Swimming is a universal metaphor for movement. The challenge of learning to swim isn't about memorizing the mechanics of arm and leg movements; it's about the ability to relax enough to float. The difficulty lies not in isolated movements but in attuning yourself to the water—to the environment. It's about ease.
Imagine isolating and drilling the mechanics of swimming outside the pool. That's our current Western paradigm for teaching movement practices, sometimes even swimming. However, none of that transfers over to the pool. Whenever you enter a dynamic, fluid environment, isolated mechanics fall short. Liberation Martial Arts (LMA) rejects this colonial and mechanistic approach to learning. The essence of swimming is not the isolated mechanics but floating. Isolating means isolating the movement from the practice environment—swimming without water. It's not about drilling mechanics into your head outside of the pool but the number of hours your body spends immersed in the pool. Likewise, in LMA, the essence of movement is ease—relaxing into the conditions and environment where learning happens.
If you are not comfortable in the water, without a sense of ease, you cannot learn. If you are tense or startled, you cannot float—you cannot learn. You must first situate yourself in a context to learn where learning itself occurs in context.

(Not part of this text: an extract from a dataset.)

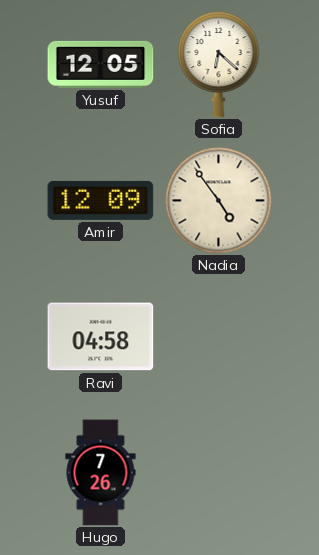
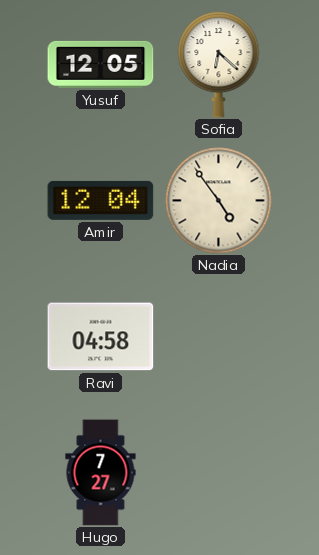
Amir: 12:09 -> 12:04
Hugo: 7:26 -> 7:27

You don't "teach" floating; you foster it. Likewise, real learning is fostered, not formally instructed. LMA doesn't rely on instructors but instead on training organizers who set the conditions for learning. Comfort comes from dwelling in your practice space, allowing yourself to be at ease. This principle of dwelling is central to LMA's pedagogy: your training space is not separate from you, but part of you. You do not merely occupy it—you co-create it with your body and actions​​.